Part 47 published on 01/09/14
Meeting chair improperly “de-certified” election results
Two directors were elected at a meeting of owners. The chair of the meeting had reviewed the proxy votes, and confirmed the results. Several weeks after the meeting, the chair was asked to again review the proxy votes. Furthermore the corporation’s president asserted that one of the elected directors had altered some proxies, prior to the meeting. As a result of this assertion, the chair concluded that the result of the vote was unreliable (due to questionable proxies) and called for a new meeting in order to hold a fresh election. The two elected directors applied for an order confirming their election. The Court granted their application. The Court’s reasons including the following:
- A person’s role, as chair, is concluded once the meeting is complete. In this case, the chair’s role was ended when the chair first confirmed the election results.

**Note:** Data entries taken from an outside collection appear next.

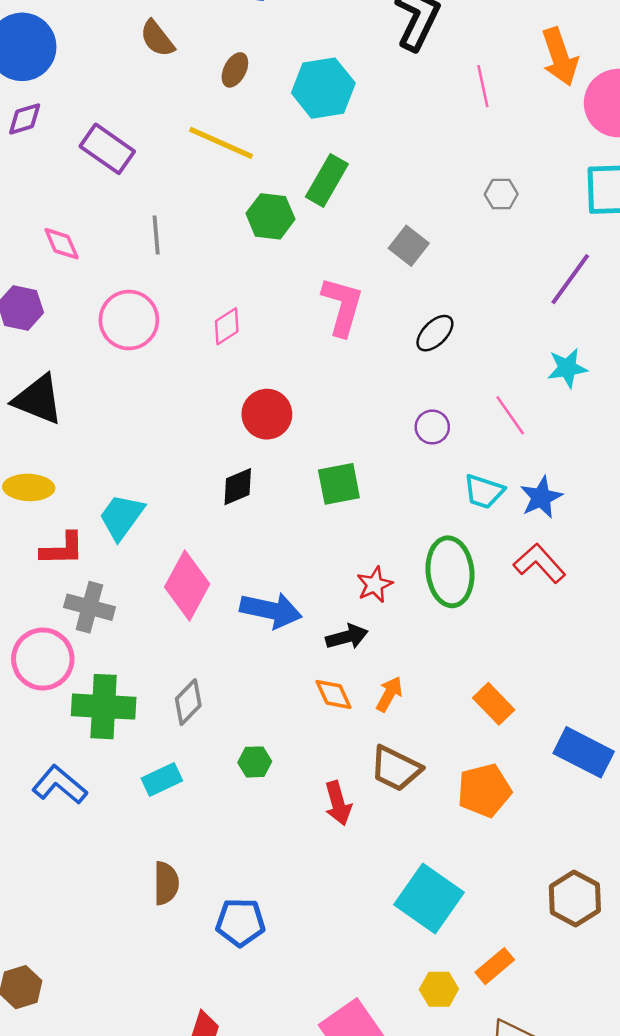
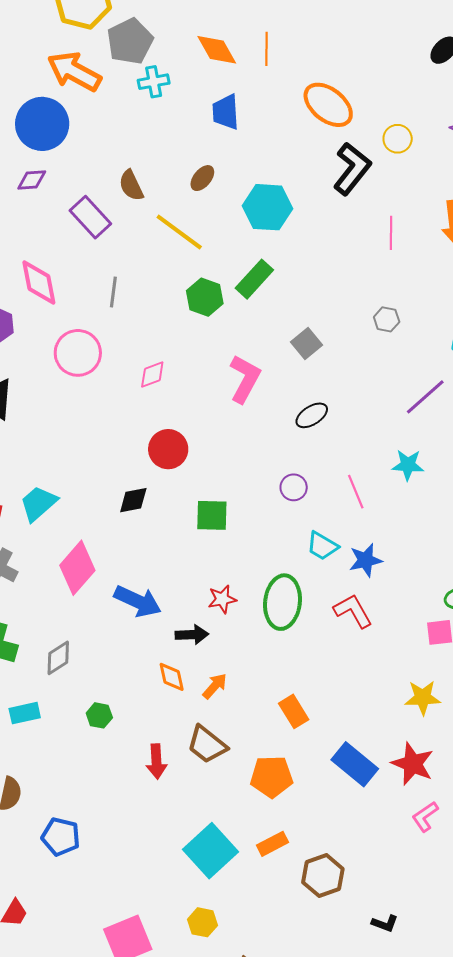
brown semicircle: (157, 39) -> (131, 185), moved
pink diamond: (62, 244) -> (39, 283), size x1.5
orange rectangle: (495, 966) -> (272, 844), moved

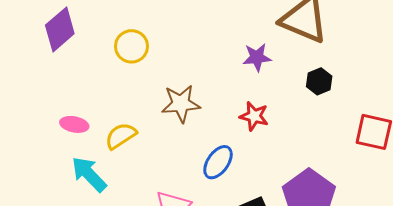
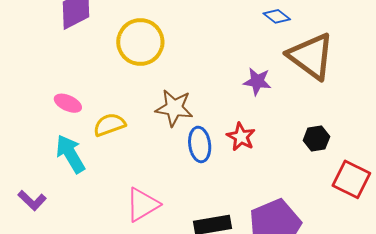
yellow circle: (132, 46) -> (140, 42), size x1.4
black hexagon: (319, 81) -> (316, 138), moved
blue ellipse: (218, 162) -> (200, 144), moved, turned -56

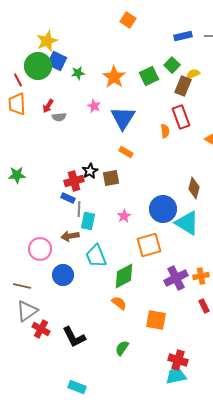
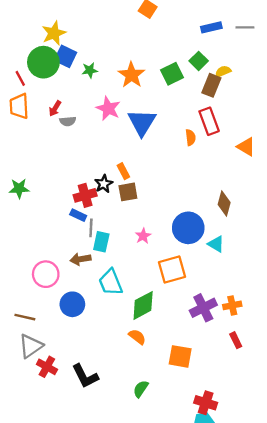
pink star: (94, 106) -> (108, 108), size x1.5
orange rectangle: (126, 152) -> (123, 171), moved, turned 32
cyan triangle: (187, 223) -> (216, 244), size x0.6

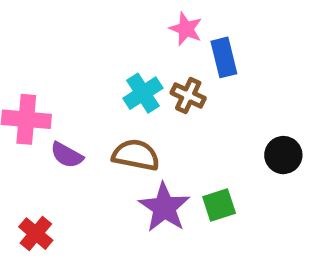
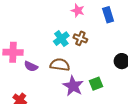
blue rectangle: (224, 57) -> (108, 15), moved

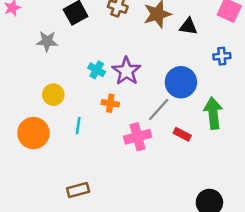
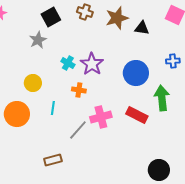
gray star: (47, 41) -> (38, 40), moved, turned -30
blue cross: (222, 56) -> (173, 61), moved
gray line: (159, 109) -> (78, 130), moved
red rectangle: (182, 134) -> (137, 115), size x1.5

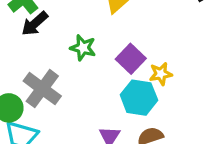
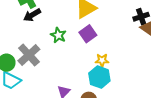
purple square: (131, 59) -> (88, 34), moved
cyan hexagon: (139, 98) -> (99, 77), moved

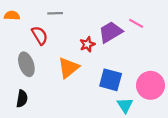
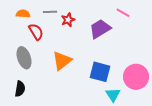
orange semicircle: (12, 16) -> (23, 14), moved
pink line: (136, 23) -> (123, 13), moved
red star: (87, 44) -> (68, 20), moved

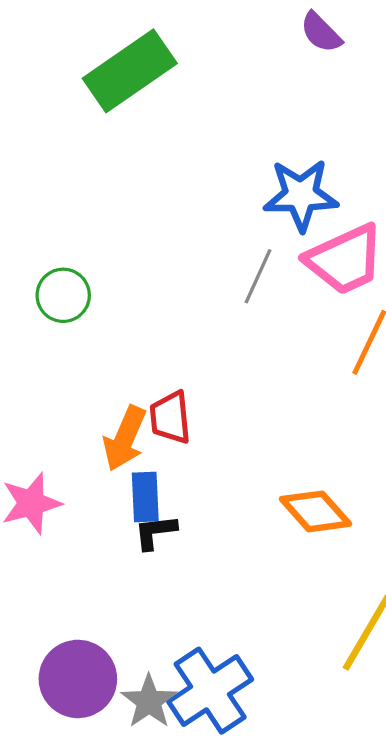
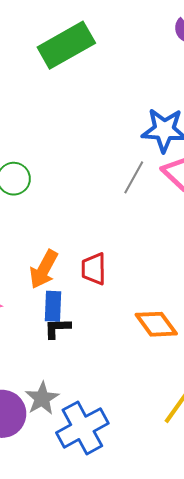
red trapezoid: (170, 418) -> (94, 269), moved
gray star: (149, 701) -> (42, 398), moved

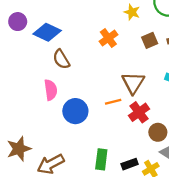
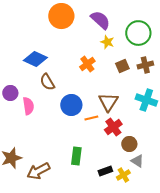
purple circle: (18, 22) -> (10, 93), moved
pink semicircle: (51, 90) -> (28, 106), moved
blue circle: (75, 111) -> (71, 105), moved
green rectangle: (101, 159) -> (76, 156), moved

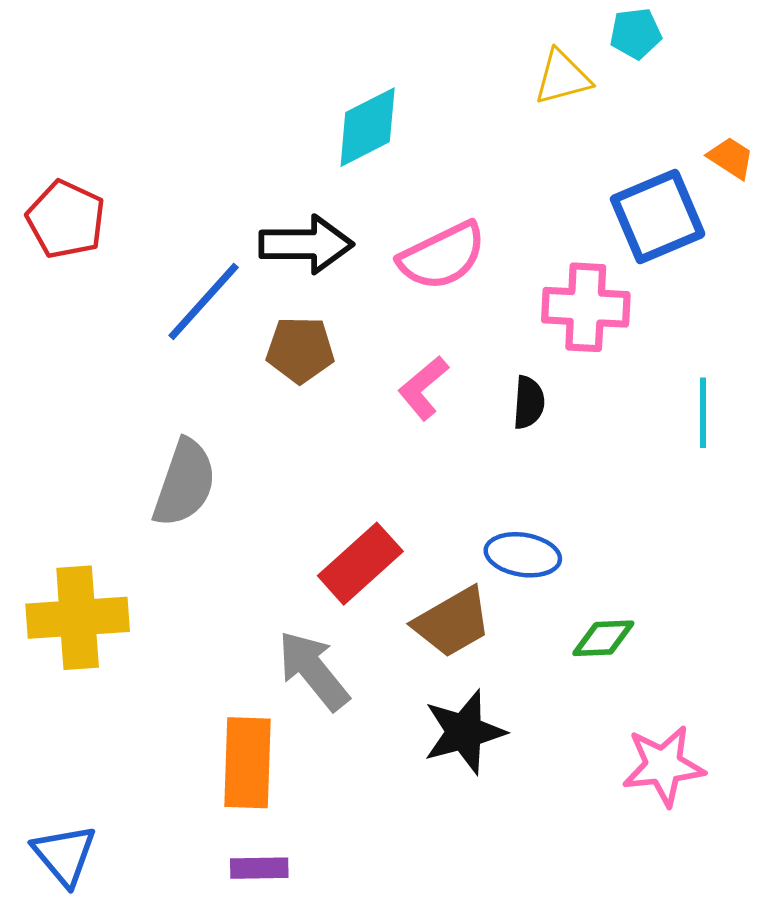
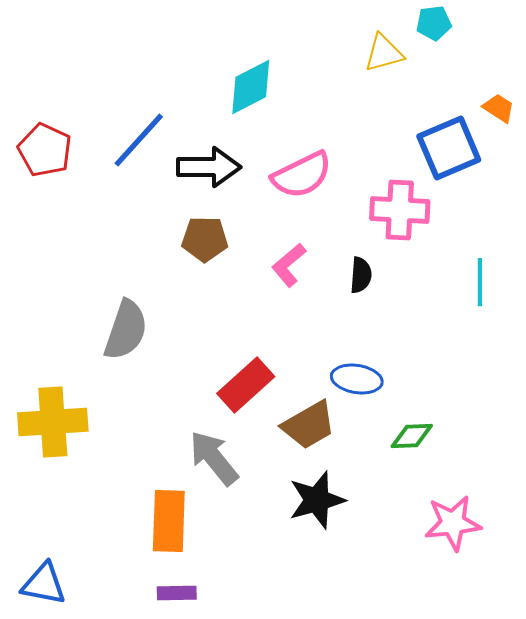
blue line: (204, 301) -> (139, 140), moved
blue triangle: (64, 855) -> (44, 584), turned -39

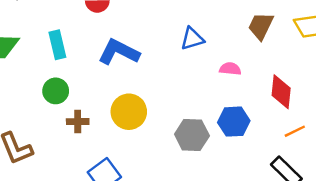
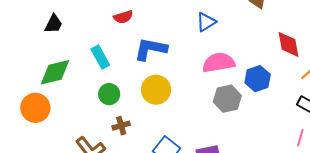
pink semicircle: (230, 69) -> (219, 63), moved, size x1.8
yellow circle: (129, 112) -> (156, 90), moved
brown cross: (78, 122) -> (121, 126), moved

Any subsequent challenge to the meeting’s process was then a matter for the Courts.
- An election should be set aside only if the voting results can be shown, on a balance of probabilities, to be inaccurate. A mere allegation or possibility of a voting irregularity is not sufficient. Furthermore, the votes in question must be shown to have a “material impact on the results of the Election”.
- In this case, on a balance of probabilities, the election results initially declared by the chair should not be disturbed because there was insufficient evidence to disturb those results. “The law is that proxies are prima facie valid if they are in proper form and appear to have been executed by a person qualified to vote. As well, the improper rejection of a proxy is as potentially significant to an election as the improper admission of one. Proxies appearing to bear an amendment are not automatically improper; for example, the amendments may well have been placed on the proxy by the owner or his power of attorney.”
- Concerns about proxies or voting rights should be made promptly – normally at the meeting itself.
[Editorial Note: In this case, the chair (when initially confirming the results of the vote) had properly rejected other proxies, apparently based upon more reliable evidence that those proxies had been altered prior to the meeting.]